> [MATERIAL FOR THE TASK]
*****

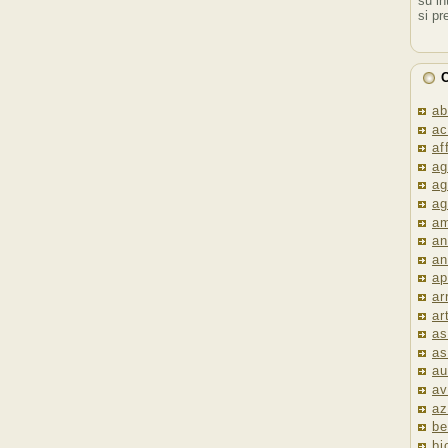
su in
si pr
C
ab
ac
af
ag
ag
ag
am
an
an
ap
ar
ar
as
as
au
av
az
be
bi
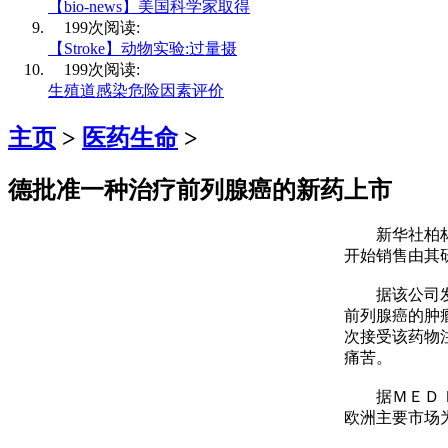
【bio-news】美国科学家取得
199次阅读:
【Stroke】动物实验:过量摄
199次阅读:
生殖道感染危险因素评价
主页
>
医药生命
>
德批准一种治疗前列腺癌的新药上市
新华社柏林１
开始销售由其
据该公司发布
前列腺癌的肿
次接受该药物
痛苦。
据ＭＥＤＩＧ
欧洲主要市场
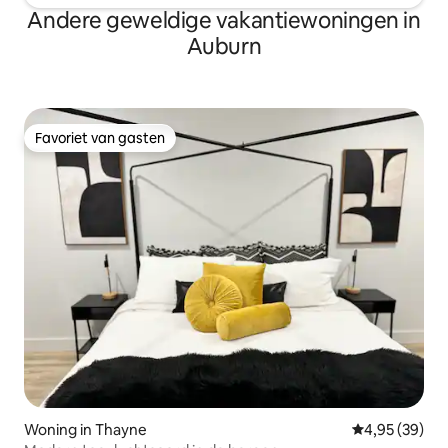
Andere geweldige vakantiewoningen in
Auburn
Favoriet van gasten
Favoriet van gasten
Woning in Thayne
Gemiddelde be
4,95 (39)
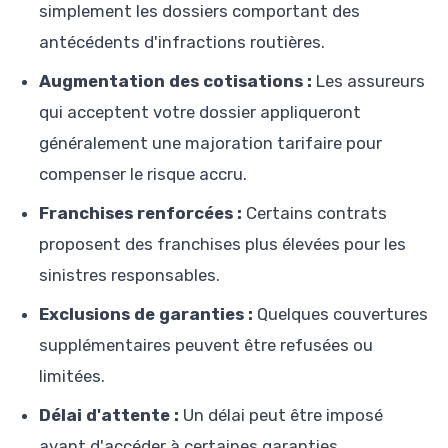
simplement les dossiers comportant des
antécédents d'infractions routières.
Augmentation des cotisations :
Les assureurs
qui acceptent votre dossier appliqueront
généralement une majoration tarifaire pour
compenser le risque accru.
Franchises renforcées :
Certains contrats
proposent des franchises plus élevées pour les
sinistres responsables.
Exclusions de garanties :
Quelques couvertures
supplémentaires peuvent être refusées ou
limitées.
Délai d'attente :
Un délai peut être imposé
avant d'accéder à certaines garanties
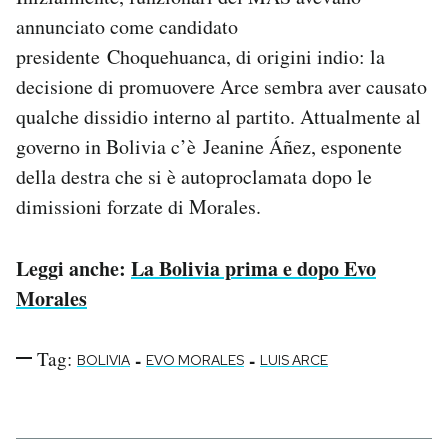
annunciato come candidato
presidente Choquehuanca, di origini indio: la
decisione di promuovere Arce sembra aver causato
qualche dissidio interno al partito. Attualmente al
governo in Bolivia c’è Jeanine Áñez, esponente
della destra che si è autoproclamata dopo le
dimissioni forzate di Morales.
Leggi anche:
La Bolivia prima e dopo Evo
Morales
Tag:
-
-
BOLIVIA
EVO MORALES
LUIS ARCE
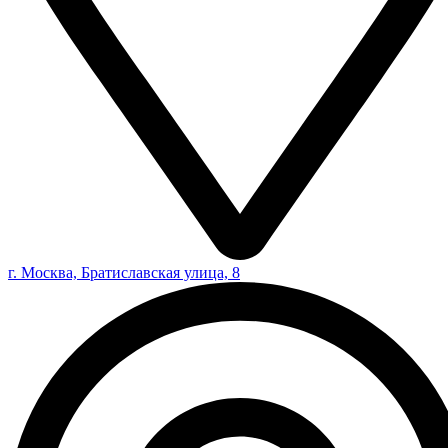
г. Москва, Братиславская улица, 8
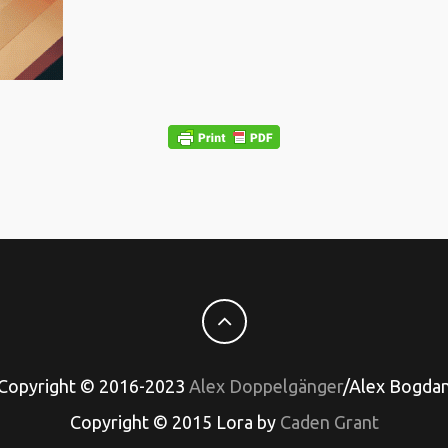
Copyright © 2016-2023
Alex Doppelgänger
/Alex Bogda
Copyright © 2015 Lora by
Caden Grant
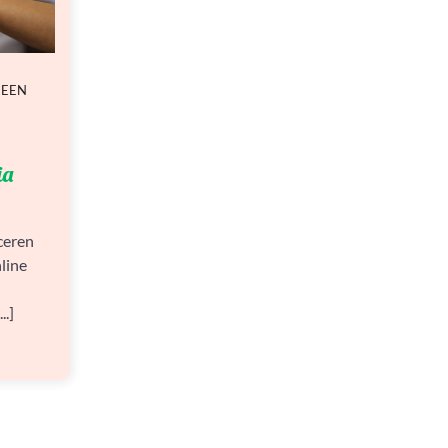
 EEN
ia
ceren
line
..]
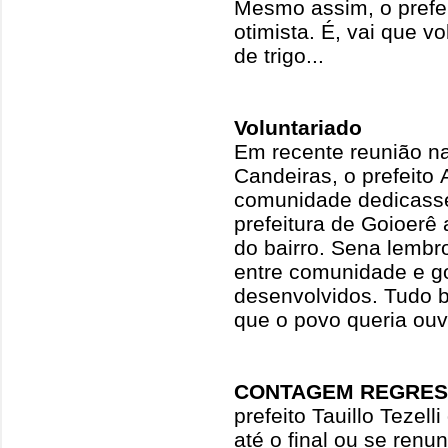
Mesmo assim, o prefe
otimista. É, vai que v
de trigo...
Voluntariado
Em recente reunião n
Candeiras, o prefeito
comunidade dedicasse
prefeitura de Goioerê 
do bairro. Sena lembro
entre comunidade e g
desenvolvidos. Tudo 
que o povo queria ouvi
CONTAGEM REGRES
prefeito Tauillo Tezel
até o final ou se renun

*****

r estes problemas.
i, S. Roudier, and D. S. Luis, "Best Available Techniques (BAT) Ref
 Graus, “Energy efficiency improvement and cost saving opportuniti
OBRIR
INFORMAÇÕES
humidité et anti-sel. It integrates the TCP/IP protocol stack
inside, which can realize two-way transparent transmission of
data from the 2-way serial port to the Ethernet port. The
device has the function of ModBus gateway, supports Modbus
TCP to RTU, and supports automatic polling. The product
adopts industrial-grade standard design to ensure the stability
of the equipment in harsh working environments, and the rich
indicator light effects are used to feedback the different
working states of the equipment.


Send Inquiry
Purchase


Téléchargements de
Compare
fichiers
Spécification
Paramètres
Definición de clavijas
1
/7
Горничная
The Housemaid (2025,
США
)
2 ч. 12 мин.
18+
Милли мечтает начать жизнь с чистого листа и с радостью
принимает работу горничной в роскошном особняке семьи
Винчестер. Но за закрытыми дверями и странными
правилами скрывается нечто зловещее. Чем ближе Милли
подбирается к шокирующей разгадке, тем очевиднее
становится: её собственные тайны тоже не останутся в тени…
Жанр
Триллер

*****

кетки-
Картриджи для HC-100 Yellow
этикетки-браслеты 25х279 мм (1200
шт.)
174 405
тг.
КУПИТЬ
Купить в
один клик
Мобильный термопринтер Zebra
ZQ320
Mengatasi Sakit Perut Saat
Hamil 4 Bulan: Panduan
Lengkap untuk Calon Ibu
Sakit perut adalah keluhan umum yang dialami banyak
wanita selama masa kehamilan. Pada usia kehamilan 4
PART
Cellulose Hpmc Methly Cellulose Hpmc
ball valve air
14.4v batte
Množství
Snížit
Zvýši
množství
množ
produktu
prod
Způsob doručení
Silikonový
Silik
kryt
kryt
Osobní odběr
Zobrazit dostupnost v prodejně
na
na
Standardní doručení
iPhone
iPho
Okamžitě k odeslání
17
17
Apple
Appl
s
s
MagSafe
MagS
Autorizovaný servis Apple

*****

> [REQUIRED ACTION] Copy word for word the lines above, starting at the line containing "governo in Bolivia" and ending at the line containing "г. Москва, Братиславская улица, 8", inclusive, with no pictures.

> [EXERCISE ANSWER]
governo in Bolivia c’è Jeanine Áñez, esponente
della destra che si è autoproclamata dopo le
dimissioni forzate di Morales.
Leggi anche:
La Bolivia prima e dopo Evo
Morales
Tag:
-
-
BOLIVIA
EVO MORALES
LUIS ARCE
г. Москва, Братиславская улица, 8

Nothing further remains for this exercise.